Revenue Tribunal performs its' functions according to the provisions made in the
Revenue Tribunal Act 2031 Bs.
Revenue Tribunal is established for timely reform in the provision of justice
relating to revenue in order to maintain convenience and economic interests of the
general public.

- The area and headquarters of each tribunal shall be as specified by the


Government of Nepal from time to time, by a Notification in the Nepal Gazette.

-Each tribunal shall consist of the following members appointed by the


Government of Nepal: (a) Law member, (b) Revenue member, and (c) Accounts
member.

-The law member shall be the chairperson of the tribunal and, in his or her
absence; the revenue member shall chair the tribunal.
-law member to possess the qualification of judge of high court and revenue
member and account member has to gained at least bachelor degree and seven
years of experience in concerning field the revenue administration.

- The Three members shall collectively exercise the jurisdiction of the tribunal.
Majority opinion shall be deemed to be a decision of the tribunal.

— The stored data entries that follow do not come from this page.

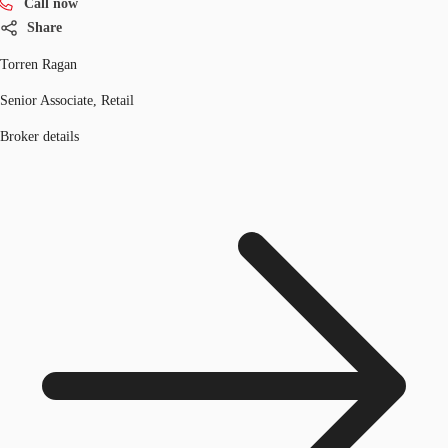
Call now
Share
Torren Ragan
Senior Associate, Retail
Broker details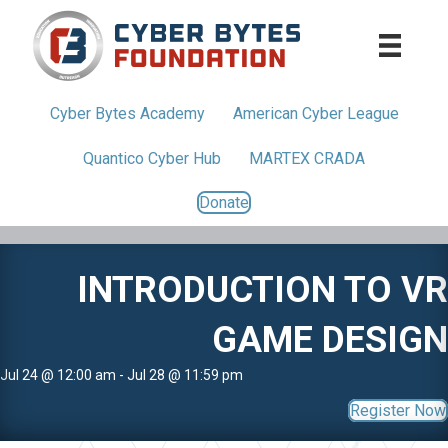
Cyber Bytes
Academy
American
Cyber League
Quantico
Cyber Hub
MARTEX CRADA
Donate
INTRODUCTION TO VR
GAME DESIGN
Jul 24 @ 12:00 am - Jul 28 @ 11:59 pm
Register Now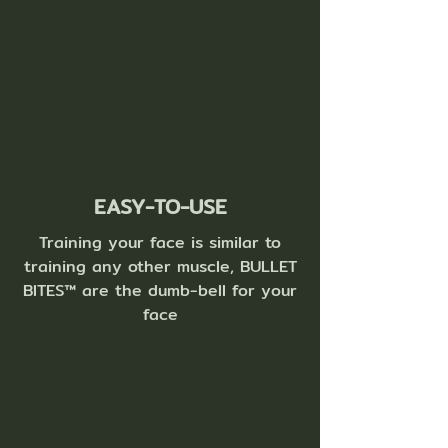
EASY-TO-USE
Training your face is similar to
training any other muscle, BULLET
BITES™ are the dumb-bell for your
face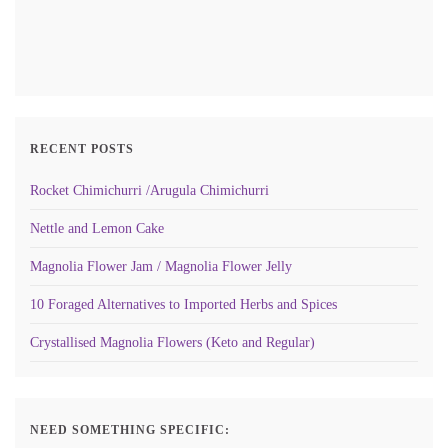
RECENT POSTS
Rocket Chimichurri /Arugula Chimichurri
Nettle and Lemon Cake
Magnolia Flower Jam / Magnolia Flower Jelly
10 Foraged Alternatives to Imported Herbs and Spices
Crystallised Magnolia Flowers (Keto and Regular)
NEED SOMETHING SPECIFIC: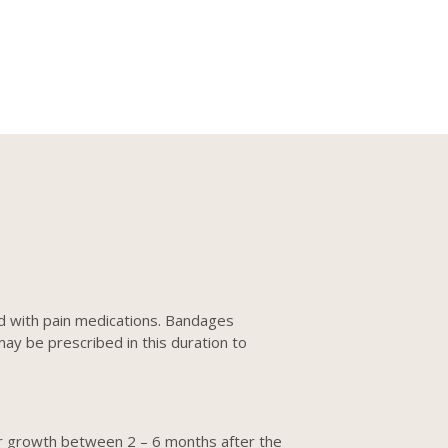
ed with pain medications. Bandages
may be prescribed in this duration to
hair growth between 2 – 6 months after the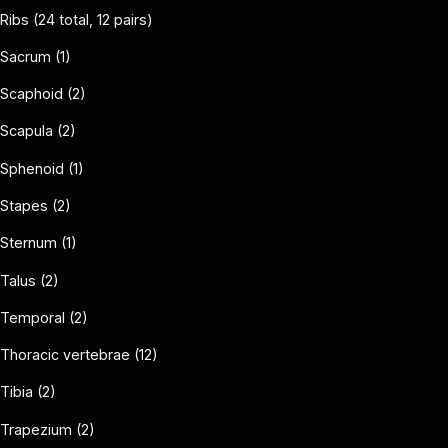
Ribs (24 total, 12 pairs)
Sacrum (1)
Scaphoid (2)
Scapula (2)
Sphenoid (1)
Stapes (2)
Sternum (1)
Talus (2)
Temporal (2)
Thoracic vertebrae (12)
Tibia (2)
Trapezium (2)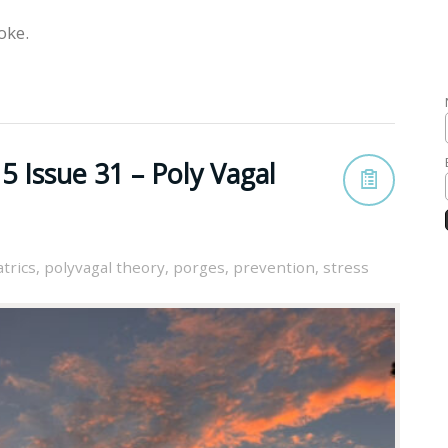
oke.
 Issue 31 – Poly Vagal
trics
,
polyvagal theory
,
porges
,
prevention
,
stress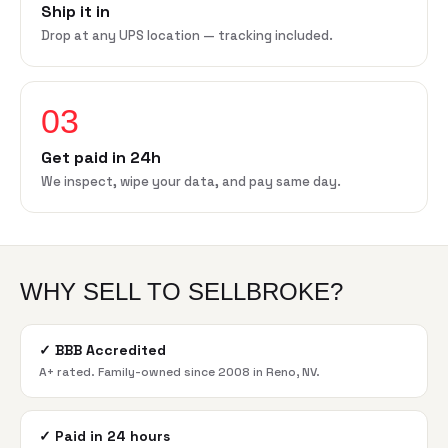
Ship it in
Drop at any UPS location — tracking included.
03
Get paid in 24h
We inspect, wipe your data, and pay same day.
WHY SELL TO SELLBROKE?
✓
BBB Accredited
A+ rated. Family-owned since 2008 in Reno, NV.
✓
Paid in 24 hours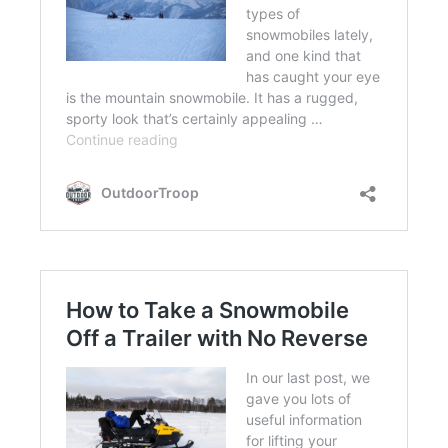
FLIGHT
OFF ROAD
FISHING
WINTER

-The jurisdiction of the tribunal to hear appeal and petition on a case relating to
revenue
- The tribunal shall have the following powers:
(a) To finally dispose of the case,
(b) To remand the case to the office or authority that has disposed of the case
originally to try and dispose the matter within the reasonable period as specified by
it and setting out the main matters to be disposed of in the case, and maintaining
the records,
(c) To uphold, reverse, or partially reverse the judgment or order made by the
office or authority that has disposed of the case originally and to take such action
and decision as that lower office or authority is empowered to take,
(d) To examine further evidence by itself and also cause the lower office or
authority to examine evidence,
(e) To exercise such powers including to summon the presence of parties and
witnesses, take their depositions, examine evidence, order the submission of
documents and impose punishment as the court may have pursuant to the
prevailing Nepal law
- Appeal to lie in Supreme Court: Only if the Supreme Court grants leave to
make appeal to it considering that the decision of the tribunal will be reversed fully
or partly because of a direct (clear) legal error on any of the following questions,
an appeal shall lie in the Supreme Court against a judgment or final order of the
tribunal:
 Question of jurisdiction,
 Question of having not examined the evidence that should have been
examined or having examined the evidence that should not have been
examined,
 Question of violation of the procedural law that must be followed, (d)
Question of serious legal error.

About writ jurisdiction, it has already mentioned.